Р. Г. Проведя довольно жуткую ночь в Брюсселе, я повернул назад, возвратился в Лос-Анджелес. Я еще чуть больше очерствел и стал еще чуть большей «скотиной», поскольку у меня, наверно, свинский характер. Однако не повезло: одна из двух сестер Илоны почувствовала потребность написать мне длинное письмо, тогда как я уже трахался вовсю, чтобы забыть, и мне, во всяком случае, удавалось не думать. Она, эта сестра, ощутила потребность поделиться со мной последними подробностями, а также очаровательную и милосердную потребность сообщить мне, что у Илоны бывают проблески сознания лишь на пятнадцать-двадцать минут в день и что в эти моменты она всегда с любовью говорит обо мне… Так что у меня случился рецидив, и я долго болел. У меня депрессия принимает физические формы. Огромная усталость. У меня все всегда заканчивается физическими проявлениями. Думаю, эта добрая душа хотела меня порадовать. У людей, старина, понимаешь, есть ноги, у них и правда есть ноги, и они ими топчут что попало. Мне ставят в упрек мой язык. Удивляются, когда «изысканный» человек говорит «вот дерьмо» или «что за бардак». Но каждый блюет по-своему. Я также заметил, что люди, которых шокирует мой язык, это большие специалисты по соглашательству. Я проболел шесть недель, мне дали отпуск, я отправился на Таити, где раздолье для тупого секса, где вновь учишься улыбаться. Затем все улеглось на многие годы, и надо же было, чтобы племянница Илоны в Париже, актриса бывшего ТНП[14], Катрин Рети ощутила потребность нанести мне визит, чтобы поговорить об Илоне. Я ее мило принял, мы поболтали, я пригласил ее в ресторан пообедать, мы поболтали о том о сем, затем я вернулся домой, и у меня снова случился рецидив. И вот только что, ты сам видел, когда я заговорил о ней, у меня опять чуть было не случился рецидив, но я сумел этого не допустить, хватило пороху. Так что не стоит меня ругать, когда я порой говорю «вот дерьмо». Это идет от сердца.

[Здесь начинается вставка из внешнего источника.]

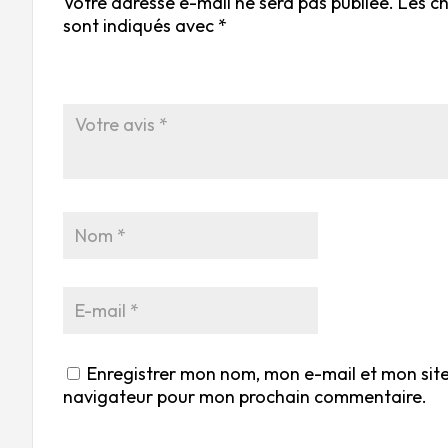
Votre adresse e-mail ne sera pas publiée.
Les c
sont indiqués avec
*
Enregistrer mon nom, mon e-mail et mon site
navigateur pour mon prochain commentaire.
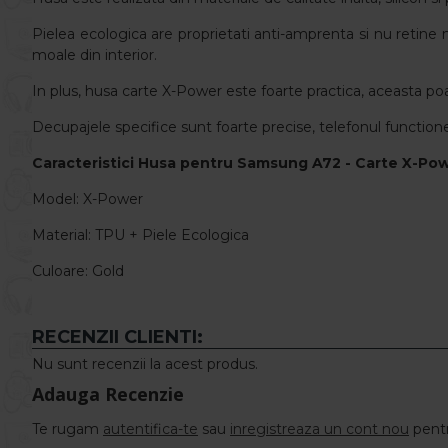
Pielea ecologica are proprietati anti-amprenta si nu retine m
moale din interior.
In plus, husa carte X-Power este foarte practica, aceasta poat
Decupajele specifice sunt foarte precise, telefonul functione
Caracteristici
Husa pentru Samsung A72 - Carte X-Pow
Model: X-Power
Material: TPU + Piele Ecologica
Culoare: Gold
RECENZII CLIENTI:
Nu sunt recenzii la acest produs.
Adauga Recenzie
Te rugam
autentifica-te
sau
inregistreaza un cont nou
pentr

Ф. Б. «Европа» заканчивается шизофренией…
Р. Г. Точнее, тем, что по-английски называется split personality. Раздвоение личности. Психика Дантеса, французского посла в Риме, человека, как принято говорить, «огромной культуры»: в книгах я всегда ставлю слова «человек огромной культуры» в кавычки. Он эстет, все нравственные и интеллектуальные ориентиры которого в прошлом; он мечтает о Европе, как мечтают о каком-нибудь художественном произведении. Все его ориентиры «благородны» — под знаком Римской премии[15], Mitteleuropa[16], Рильке, Гофмансталя, Лу Саломе, — в общем, последний «зеленый луч» заката крупной просвещенной буржуазии конца XIX века, замыкает этот ряд, вероятно, Томас Манн. Но Дантес был человеком слишком тонким, чтобы не разрываться, а в конечном счете не быть морально уничтоженным, оказавшись зажатым между своей культурной мечтой, мечтой европейской, и уродливыми реалиями — социальными, нравственными и интеллектуальными — того мира, в котором он живет, в котором живем мы. Дихотомия культура — реальность раскалывает его надвое, и он погружается в отсутствие, как Гёльдерлин…[17] Я старался, как мог, передать воплощенное в живых персонажах понятие Mitteleuropa, столь чуждое Франции, потому что на протяжении трех-четырех веков Франция была Европой, на протяжении трех-четырех веков Европа была Францией, и вот почему Франции так трудно «мыслить по-европейски»: она убеждена, что для этого достаточно мыслить по-французски. На протяжении трех-четырех веков как для немцев, так и для русских мыслить по-европейски означало мыслить по-французски, так чего же ты хочешь? Европа, о которой мечтает Дантес, стала невозможной, потому что культура разминулась с жизнью. Она осталась внешним фактором по отношению к социальным реалиям. Никакая политика невозможна, если прежде не произошло культурного оплодотворения. Это не коммунистам не дается коммунизм: он не дался культуре. Вот почему «создавать Европу» сегодня означает опускаться до самой низкой степени торгашества, конкурентной возни и интеллектуального мошенничества… Культура не имеет абсолютно никакого смысла, если она не является абсолютным стремлением изменить жизнь людей. Она ничего не означает. Это дорогая шлюха. Мне плевать, что слепым запрещают Рембрандта, безграмотным — Достоевского, а глухим — Баха… И представляешь, критика написала, будто Дантес — это я? Я — эстет, это ж надо… Ладно, поговорим о чем-нибудь другом.